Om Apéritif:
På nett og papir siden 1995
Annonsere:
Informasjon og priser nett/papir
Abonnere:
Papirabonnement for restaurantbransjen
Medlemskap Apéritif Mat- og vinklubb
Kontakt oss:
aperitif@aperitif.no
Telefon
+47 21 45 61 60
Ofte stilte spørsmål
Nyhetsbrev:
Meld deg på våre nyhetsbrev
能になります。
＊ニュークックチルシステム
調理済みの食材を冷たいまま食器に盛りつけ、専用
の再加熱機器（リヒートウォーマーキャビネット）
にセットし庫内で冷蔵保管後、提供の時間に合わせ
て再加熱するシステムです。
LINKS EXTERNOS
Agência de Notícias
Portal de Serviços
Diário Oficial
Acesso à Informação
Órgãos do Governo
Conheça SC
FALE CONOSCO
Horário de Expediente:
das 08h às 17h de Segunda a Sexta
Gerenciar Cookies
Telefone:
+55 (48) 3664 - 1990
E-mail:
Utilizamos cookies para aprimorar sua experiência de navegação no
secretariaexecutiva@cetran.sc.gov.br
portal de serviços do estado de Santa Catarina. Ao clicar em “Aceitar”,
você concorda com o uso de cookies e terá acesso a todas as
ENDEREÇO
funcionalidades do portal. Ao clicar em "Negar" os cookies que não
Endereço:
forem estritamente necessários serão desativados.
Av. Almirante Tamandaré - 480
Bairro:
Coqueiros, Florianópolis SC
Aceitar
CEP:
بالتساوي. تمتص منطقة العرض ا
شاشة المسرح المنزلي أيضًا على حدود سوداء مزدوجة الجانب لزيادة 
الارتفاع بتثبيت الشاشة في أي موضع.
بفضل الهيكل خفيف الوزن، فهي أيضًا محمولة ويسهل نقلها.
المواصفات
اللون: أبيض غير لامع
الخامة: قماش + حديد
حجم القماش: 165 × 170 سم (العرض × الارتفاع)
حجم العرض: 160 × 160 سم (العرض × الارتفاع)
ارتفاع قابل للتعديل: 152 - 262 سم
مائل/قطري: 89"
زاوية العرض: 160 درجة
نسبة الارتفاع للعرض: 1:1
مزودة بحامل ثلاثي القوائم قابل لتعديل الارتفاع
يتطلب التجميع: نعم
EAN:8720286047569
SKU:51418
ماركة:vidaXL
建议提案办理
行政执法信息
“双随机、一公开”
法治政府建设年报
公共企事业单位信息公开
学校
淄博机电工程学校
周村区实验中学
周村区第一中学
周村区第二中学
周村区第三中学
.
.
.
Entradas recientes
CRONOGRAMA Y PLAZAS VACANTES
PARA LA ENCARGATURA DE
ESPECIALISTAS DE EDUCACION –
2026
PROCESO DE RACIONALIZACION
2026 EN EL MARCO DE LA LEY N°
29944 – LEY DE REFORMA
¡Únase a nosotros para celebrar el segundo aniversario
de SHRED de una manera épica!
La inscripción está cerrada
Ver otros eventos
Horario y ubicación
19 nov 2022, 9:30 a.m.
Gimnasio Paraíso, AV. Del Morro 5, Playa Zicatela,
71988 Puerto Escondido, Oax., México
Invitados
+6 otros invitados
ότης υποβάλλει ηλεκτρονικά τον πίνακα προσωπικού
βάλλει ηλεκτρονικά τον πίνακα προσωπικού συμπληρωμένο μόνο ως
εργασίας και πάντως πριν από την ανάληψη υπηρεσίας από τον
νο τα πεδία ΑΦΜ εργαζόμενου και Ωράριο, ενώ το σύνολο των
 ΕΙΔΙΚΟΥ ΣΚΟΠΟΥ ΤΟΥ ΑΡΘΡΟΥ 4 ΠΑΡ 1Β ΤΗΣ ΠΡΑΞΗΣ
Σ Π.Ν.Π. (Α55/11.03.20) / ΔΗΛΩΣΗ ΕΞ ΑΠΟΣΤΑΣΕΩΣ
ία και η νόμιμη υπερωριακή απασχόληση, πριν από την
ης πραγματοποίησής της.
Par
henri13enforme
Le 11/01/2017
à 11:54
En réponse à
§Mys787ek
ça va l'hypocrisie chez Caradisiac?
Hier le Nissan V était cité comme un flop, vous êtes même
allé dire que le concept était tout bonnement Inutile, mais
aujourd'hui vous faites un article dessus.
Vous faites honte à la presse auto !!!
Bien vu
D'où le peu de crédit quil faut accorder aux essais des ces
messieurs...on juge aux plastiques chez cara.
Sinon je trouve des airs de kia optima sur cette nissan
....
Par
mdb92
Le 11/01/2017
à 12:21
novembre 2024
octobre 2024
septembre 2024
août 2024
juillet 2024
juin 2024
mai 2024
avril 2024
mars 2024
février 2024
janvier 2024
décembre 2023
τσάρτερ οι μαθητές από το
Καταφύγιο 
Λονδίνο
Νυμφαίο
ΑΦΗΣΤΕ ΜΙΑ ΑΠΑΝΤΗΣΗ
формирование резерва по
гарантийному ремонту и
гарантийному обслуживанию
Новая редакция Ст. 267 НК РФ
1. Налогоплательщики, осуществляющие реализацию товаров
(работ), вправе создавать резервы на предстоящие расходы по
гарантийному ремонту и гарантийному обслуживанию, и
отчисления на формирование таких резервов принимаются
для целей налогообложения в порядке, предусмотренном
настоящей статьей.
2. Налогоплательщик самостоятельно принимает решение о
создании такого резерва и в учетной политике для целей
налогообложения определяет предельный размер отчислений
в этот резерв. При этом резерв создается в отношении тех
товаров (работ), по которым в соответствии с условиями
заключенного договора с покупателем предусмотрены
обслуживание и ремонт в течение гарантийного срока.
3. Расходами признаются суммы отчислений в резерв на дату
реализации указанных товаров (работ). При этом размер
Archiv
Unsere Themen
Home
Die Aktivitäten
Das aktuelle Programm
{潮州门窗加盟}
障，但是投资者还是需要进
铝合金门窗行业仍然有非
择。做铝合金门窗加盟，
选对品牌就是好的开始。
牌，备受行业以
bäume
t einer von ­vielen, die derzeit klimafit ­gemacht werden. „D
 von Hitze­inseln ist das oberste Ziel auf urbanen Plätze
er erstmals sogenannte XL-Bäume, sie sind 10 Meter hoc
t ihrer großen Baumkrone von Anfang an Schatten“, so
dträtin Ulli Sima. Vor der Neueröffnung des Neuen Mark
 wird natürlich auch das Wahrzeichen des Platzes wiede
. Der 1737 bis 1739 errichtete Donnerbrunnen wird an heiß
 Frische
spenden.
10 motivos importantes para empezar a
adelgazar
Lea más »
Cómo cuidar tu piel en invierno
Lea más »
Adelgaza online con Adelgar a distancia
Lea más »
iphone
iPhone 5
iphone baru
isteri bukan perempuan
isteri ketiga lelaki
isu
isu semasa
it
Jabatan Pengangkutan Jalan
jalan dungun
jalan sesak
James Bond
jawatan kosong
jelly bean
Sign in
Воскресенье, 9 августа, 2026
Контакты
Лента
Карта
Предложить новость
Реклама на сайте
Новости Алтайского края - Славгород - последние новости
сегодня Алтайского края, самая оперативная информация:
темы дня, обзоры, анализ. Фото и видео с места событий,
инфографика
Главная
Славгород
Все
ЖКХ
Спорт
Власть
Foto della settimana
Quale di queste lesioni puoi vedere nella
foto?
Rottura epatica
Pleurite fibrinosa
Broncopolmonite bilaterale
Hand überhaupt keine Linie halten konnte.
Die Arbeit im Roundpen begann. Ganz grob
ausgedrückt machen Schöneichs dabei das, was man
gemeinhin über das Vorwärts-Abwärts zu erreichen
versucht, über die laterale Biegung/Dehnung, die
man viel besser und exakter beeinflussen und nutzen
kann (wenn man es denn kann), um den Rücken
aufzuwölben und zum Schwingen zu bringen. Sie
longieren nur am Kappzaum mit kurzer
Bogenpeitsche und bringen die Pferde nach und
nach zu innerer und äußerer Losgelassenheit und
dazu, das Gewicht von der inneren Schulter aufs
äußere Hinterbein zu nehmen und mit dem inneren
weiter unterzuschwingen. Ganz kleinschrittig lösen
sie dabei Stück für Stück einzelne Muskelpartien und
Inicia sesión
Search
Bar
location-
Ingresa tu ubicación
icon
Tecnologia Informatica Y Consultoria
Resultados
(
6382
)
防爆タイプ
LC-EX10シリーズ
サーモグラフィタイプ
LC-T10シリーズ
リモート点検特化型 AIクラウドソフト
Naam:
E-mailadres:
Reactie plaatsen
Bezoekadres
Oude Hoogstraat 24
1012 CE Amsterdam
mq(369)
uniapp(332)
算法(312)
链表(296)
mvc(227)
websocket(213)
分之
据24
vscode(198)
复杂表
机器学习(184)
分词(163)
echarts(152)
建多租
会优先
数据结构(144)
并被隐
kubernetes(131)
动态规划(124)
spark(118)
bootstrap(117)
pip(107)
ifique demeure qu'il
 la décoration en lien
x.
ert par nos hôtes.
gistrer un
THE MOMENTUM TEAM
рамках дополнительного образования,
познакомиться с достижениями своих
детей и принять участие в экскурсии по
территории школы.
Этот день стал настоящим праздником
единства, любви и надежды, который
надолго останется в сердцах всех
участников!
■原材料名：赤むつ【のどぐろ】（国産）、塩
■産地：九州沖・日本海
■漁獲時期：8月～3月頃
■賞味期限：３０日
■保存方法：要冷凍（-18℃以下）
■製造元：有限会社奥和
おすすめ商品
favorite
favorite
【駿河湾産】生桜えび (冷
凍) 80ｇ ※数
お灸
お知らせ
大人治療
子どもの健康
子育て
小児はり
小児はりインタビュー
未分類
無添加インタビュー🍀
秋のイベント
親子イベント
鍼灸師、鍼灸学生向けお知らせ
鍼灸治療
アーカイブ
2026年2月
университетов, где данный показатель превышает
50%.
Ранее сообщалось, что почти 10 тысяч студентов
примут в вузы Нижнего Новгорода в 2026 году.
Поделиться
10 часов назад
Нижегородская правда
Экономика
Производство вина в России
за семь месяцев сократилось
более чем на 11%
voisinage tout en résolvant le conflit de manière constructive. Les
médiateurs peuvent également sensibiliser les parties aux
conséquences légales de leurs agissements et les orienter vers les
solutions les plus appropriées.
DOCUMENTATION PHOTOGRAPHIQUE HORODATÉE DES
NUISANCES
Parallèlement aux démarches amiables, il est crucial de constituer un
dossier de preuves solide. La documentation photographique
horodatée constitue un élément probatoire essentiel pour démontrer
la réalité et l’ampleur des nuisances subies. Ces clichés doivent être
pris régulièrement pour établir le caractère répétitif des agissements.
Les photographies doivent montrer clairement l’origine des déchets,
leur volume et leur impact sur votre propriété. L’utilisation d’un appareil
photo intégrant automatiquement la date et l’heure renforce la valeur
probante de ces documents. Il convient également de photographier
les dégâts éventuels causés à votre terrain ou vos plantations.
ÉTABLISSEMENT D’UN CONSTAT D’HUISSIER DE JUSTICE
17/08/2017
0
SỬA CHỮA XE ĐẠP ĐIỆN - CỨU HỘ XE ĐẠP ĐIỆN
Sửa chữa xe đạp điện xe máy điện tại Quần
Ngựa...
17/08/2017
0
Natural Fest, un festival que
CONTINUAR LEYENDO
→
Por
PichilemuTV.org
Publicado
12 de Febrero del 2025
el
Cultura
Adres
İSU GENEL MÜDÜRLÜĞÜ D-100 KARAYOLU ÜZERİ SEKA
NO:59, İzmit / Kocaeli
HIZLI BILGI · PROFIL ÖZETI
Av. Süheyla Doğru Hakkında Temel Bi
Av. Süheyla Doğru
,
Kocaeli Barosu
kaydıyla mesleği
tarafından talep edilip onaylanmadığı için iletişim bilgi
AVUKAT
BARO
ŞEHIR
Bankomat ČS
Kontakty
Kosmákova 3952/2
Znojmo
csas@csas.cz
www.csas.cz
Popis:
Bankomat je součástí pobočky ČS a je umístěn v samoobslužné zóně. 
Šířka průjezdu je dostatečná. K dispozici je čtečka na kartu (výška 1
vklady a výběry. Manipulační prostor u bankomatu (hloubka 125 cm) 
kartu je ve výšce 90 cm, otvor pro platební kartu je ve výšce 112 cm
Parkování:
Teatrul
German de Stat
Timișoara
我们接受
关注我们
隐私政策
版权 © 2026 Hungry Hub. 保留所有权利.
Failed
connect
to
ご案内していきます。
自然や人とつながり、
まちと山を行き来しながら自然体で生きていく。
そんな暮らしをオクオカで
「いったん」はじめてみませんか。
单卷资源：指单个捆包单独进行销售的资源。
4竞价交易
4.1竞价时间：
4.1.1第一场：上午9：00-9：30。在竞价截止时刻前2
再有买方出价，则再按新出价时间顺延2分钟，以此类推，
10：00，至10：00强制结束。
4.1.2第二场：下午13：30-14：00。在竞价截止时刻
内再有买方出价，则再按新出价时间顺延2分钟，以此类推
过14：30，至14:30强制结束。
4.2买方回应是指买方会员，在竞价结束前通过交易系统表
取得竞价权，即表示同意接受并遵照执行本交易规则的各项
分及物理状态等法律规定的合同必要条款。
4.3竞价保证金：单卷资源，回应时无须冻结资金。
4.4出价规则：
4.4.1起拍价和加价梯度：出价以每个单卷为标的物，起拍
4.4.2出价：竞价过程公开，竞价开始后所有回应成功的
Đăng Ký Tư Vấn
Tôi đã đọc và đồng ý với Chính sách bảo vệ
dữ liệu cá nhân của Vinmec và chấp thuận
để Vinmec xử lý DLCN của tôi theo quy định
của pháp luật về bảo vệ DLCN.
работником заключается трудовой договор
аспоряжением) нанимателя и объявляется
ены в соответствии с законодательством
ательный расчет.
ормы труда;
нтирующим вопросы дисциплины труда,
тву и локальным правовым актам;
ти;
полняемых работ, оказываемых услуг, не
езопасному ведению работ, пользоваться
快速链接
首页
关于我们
----------
Work to be completed
From the records above, extract exactly and only the lines that begin at the line with "за семь месяцев сократилось" and stop after the line with "photo intégrant automatiquement".

The completed task
за семь месяцев сократилось
более чем на 11%
voisinage tout en résolvant le conflit de manière constructive. Les
médiateurs peuvent également sensibiliser les parties aux
conséquences légales de leurs agissements et les orienter vers les
solutions les plus appropriées.
DOCUMENTATION PHOTOGRAPHIQUE HORODATÉE DES
NUISANCES
Parallèlement aux démarches amiables, il est crucial de constituer un
dossier de preuves solide. La documentation photographique
horodatée constitue un élément probatoire essentiel pour démontrer
la réalité et l’ampleur des nuisances subies. Ces clichés doivent être
pris régulièrement pour établir le caractère répétitif des agissements.
Les photographies doivent montrer clairement l’origine des déchets,
leur volume et leur impact sur votre propriété. L’utilisation d’un appareil
photo intégrant automatiquement la date et l’heure renforce la valeur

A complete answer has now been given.